I love this! I ALWAYS wonder how military spouses do it on their own. My husband works all day and coaches soccer 2 or 3 evenings a week, and I always feel sorry for myself. Then I think of the moms and dads who have to wait months for their significant other to come home, and I feel like a big baby! Thanks for sharing Kim’s story, Abby. She is amazing!!


Angie September 8, 2011 at 6:46 am

“I am not so wrapped up in the idea of ‘doing it alone…'”

I understand exactly what you mean here. My husband’s limited travel schedule in no way compares to your husband’s deployment, but my resentment about him being gone has definitely subsided. I’ve found my own power in figuring it out, realizing “I can do this.”


Malia Jacobson September 8, 2011 at 11:39 pm

Wow. After a long, tough day, I’m not even really sure why I stopped by this blog (though I love it!) but I found exactly the words I needed to read today. I’m also raising two little girls, my little shadows, and I definitely relate to the “temporary single parent” situation. In addition to his full-time job, my husband coaches a varsity high school basketball team and runs a skills training business on the side. He is consumed by basketball most of the year. Coaches’ wives joke that we are single parents during the sports season, but our experience pales in comparison to that of real single parents or military spouses. He’s now in his eighth year of coaching and I’m handling things much better these days, mostly because I have realized that it’s not *his* job to make sure that I get the rest and support and breaks that I need–and when I feel frustrated or exhausted, it can’t be blamed on his absence, because those aren’t his problem to solve. They’re mine. Owning the difficulties of parenting (along with the good times) without needing him to rescue me has freed me from a lot of resentment. I’ve so enjoyed reading about you, Kim, and I wish you the best of luck as you get ready to welcome your husband home!

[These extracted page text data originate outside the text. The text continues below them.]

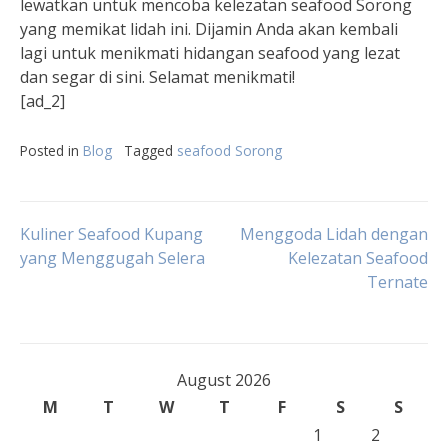
lewatkan untuk mencoba kelezatan seafood Sorong
yang memikat lidah ini. Dijamin Anda akan kembali
lagi untuk menikmati hidangan seafood yang lezat
dan segar di sini. Selamat menikmati!
[ad_2]
Posted in
Blog
Tagged
seafood Sorong
Post
Kuliner Seafood Kupang
Menggoda Lidah dengan
yang Menggugah Selera
Kelezatan Seafood
Ternate
navigation
August 2026
M
T
W
T
F
S
S
1
2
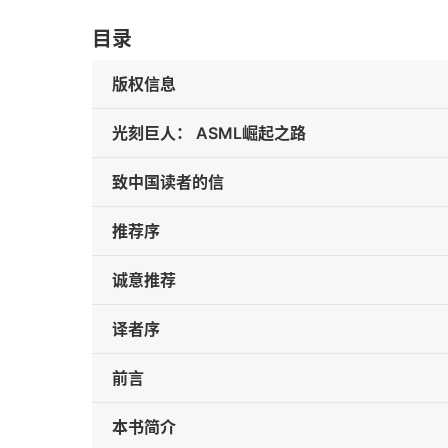
目录
版权信息
光刻巨人： ASML崛起之路
致中国读者的信
推荐序
诚意推荐
译者序
前言
本书简介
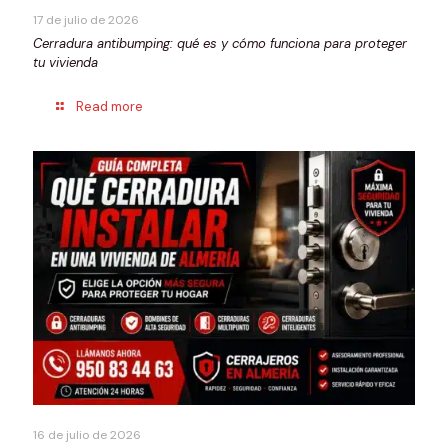
17 de julio de 2026
Cerradura antibumping: qué es y cómo funciona para proteger
tu vivienda
Read more
16 de julio de 2026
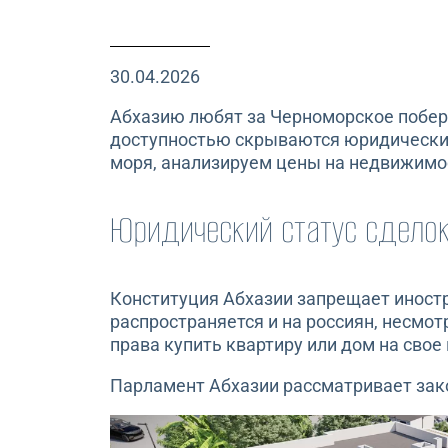
30.04.2026
Абхазию любят за Черноморское побере
доступностью скрываются юридические 
моря, анализируем цены на недвижимост
Юридический статус сдело
Конституция Абхазии запрещает инос
распространяется и на россиян, несмо
права купить квартиру или дом на свое
Парламент Абхазии рассматривает зак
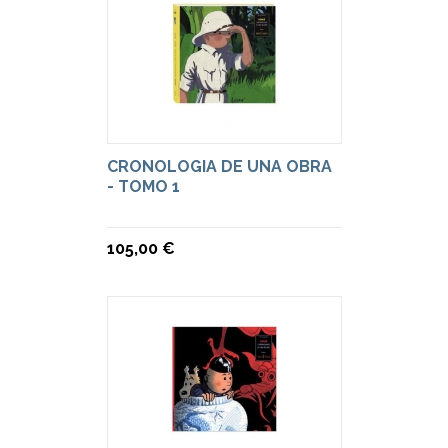
CRONOLOGIA DE UNA OBRA
- TOMO 1
105,00 €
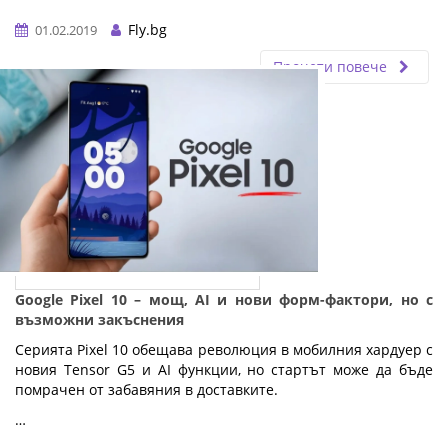
Fly.bg
01.02.2019
Прочети повече
Google Pixel 10 – мощ, AI и нови форм-фактори, но с
възможни закъснения
Серията Pixel 10 обещава революция в мобилния хардуер с
новия Tensor G5 и AI функции, но стартът може да бъде
помрачен от забавяния в доставките.
…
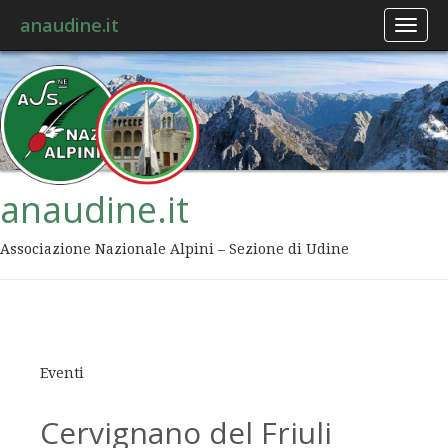
anaudine.it
Toggl
naviga
anaudine.it
Associazione Nazionale Alpini – Sezione di Udine
Eventi
Cervignano del Friuli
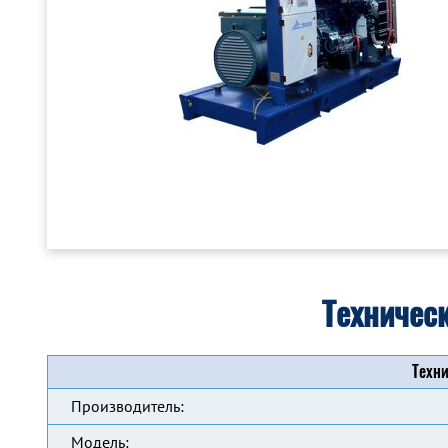
Техничес
Техни
Производитель:
Модель:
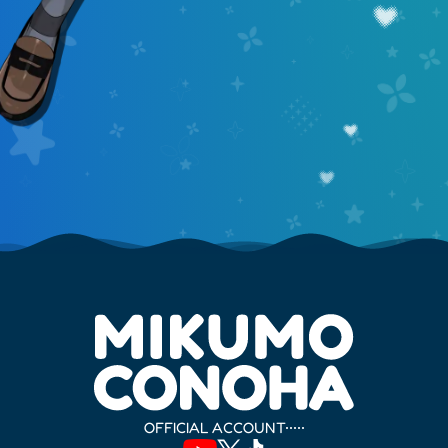
OFFICIAL ACCOUNT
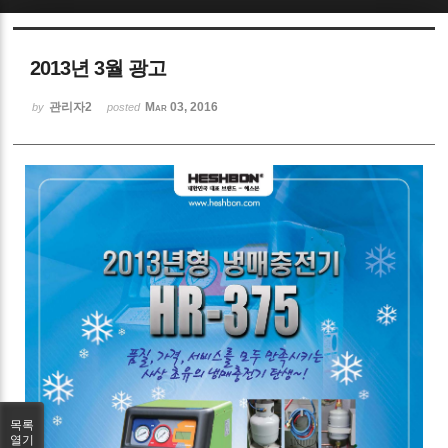
Sketchbook5, 스케치북5
2013년 3월 광고
관리자2
Mar 03, 2016
by
posted
Sketchbook5, 스케치북5
목록
열기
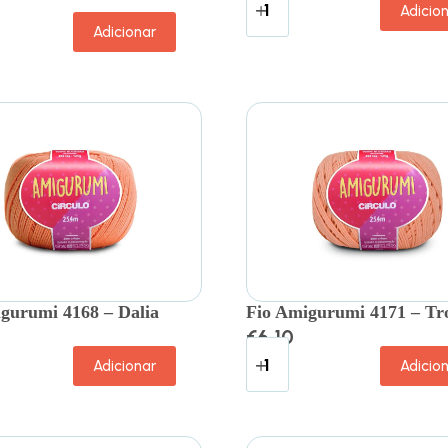
Adicio
Adicionar
gurumi 4168 – Dalia
Fio Amigurumi 4171 – Tro
€
6.10
Adicionar
Adicio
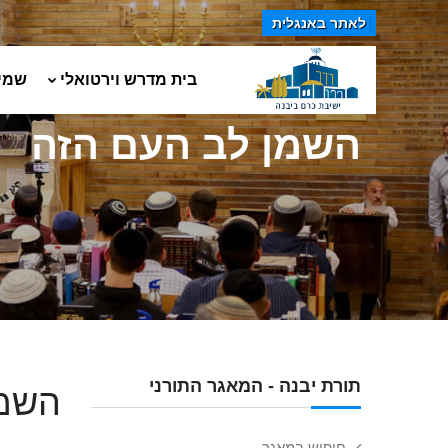
לאתר באנגלית
בית מדרש וירטואלי
שמי
השמן לב העם הזה
תורת יבנה - המאגר התורני
השמן
חיפוש במאגר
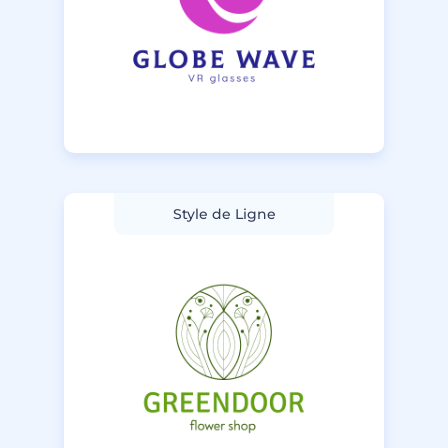
Style de Ligne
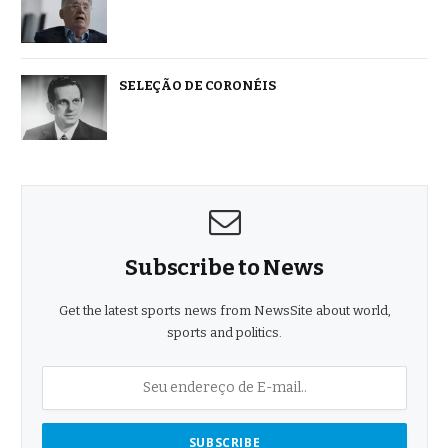
SELEÇÃO DE CORONÉIS
Subscribe to News
Get the latest sports news from NewsSite about world,
sports and politics.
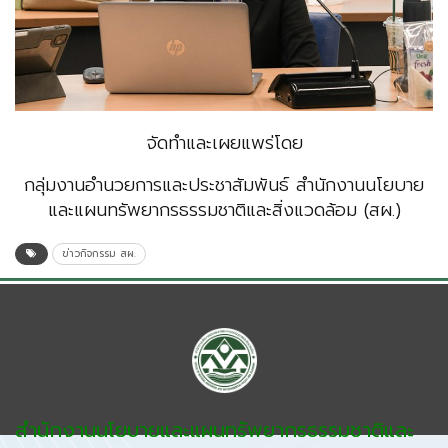
จัดทำและเผยแพร่โดย
กลุ่มงานอำนวยการและประชาสัมพันธ์ สำนักงานนโยบาย
และแผนทรัพยากรธรรมชาติและสิ่งแวดล้อม (สผ.)
ข่าวกิจกรรม สผ.
สำนักงานนโยบายและแผนทรัพยากรธรรมชาติและ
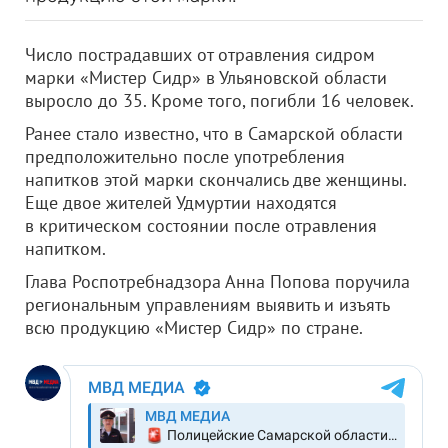
Число пострадавших от отравления сидром
марки «Мистер Сидр» в Ульяновской области
выросло до 35. Кроме того, погибли 16 человек.
Ранее стало известно, что в Самарской области
предположительно после употребления
напитков этой марки скончались две женщины.
Еще двое жителей Удмуртии находятся
в критическом состоянии после отравления
напитком.
Глава Роспотребнадзора Анна Попова поручила
региональным управлениям выявить и изъять
всю продукцию «Мистер Сидр» по стране.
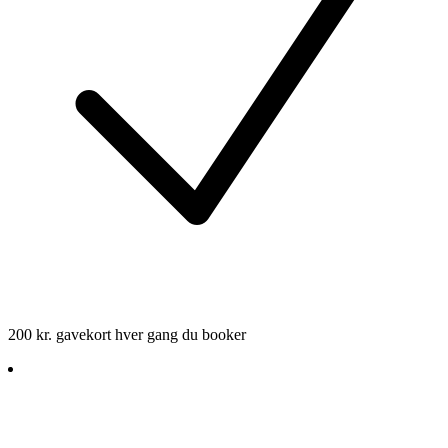
200 kr. gavekort hver gang du booker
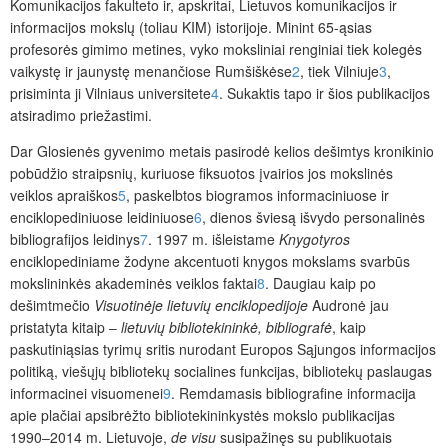
Komunikacijos fakulteto ir, apskritai, Lietuvos komunikacijos ir
informacijos mokslų (toliau KIM) istorijoje. Minint 65-ąsias
profesorės gimimo metines, vyko moksliniai renginiai tiek kolegės
vaikystę ir jaunystę menančiose Rumšiškėse
2
, tiek Vilniuje
3
,
prisiminta ji Vilniaus universitete
4
. Sukaktis tapo ir šios publikacijos
atsiradimo priežastimi.
Dar Glosienės gyvenimo metais pasirodė kelios dešimtys kronikinio
pobūdžio straipsnių, kuriuose fiksuotos įvairios jos mokslinės
veiklos apraiškos
5
, paskelbtos biogramos informaciniuose ir
enciklopediniuose leidiniuose
6
, dienos šviesą išvydo personalinės
bibliografijos leidinys
7
. 1997 m. išleistame
Knygotyros
enciklopediniame žodyne akcentuoti knygos mokslams svarbūs
mokslininkės akademinės veiklos faktai
8
. Daugiau kaip po
dešimtmečio
Visuotinėje lietuvių enciklopedijoje
Audronė jau
pristatyta kitaip ‒
lietuvių bibliotekininkė, bibliografė
, kaip
paskutiniąsias tyrimų sritis nurodant Europos Sąjungos informacijos
politiką, viešųjų bibliotekų socialines funkcijas, bibliotekų paslaugas
informacinei visuomenei
9
. Remdamasis bibliografine informacija
apie plačiai apsibrėžto bibliotekininkystės mokslo publikacijas
1990‒2014 m. Lietuvoje,
de visu
susipažinęs
su publikuotais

Kim September 9, 2011 at 4:56 am

Malia, I could not have said it better!! “Owning the difficulties of parenting (along with the good times) without needing him to rescue me has freed me from a lot of resentment.” This is exactly what I was struggling to put into words, so thank you! It took me awhile to learn that I didn’t need to be rescued, and I am glad I did because now it is actually easier than it was before.
Thank you Angie for completely understanding me! It does give me power and confidence to say I can do this!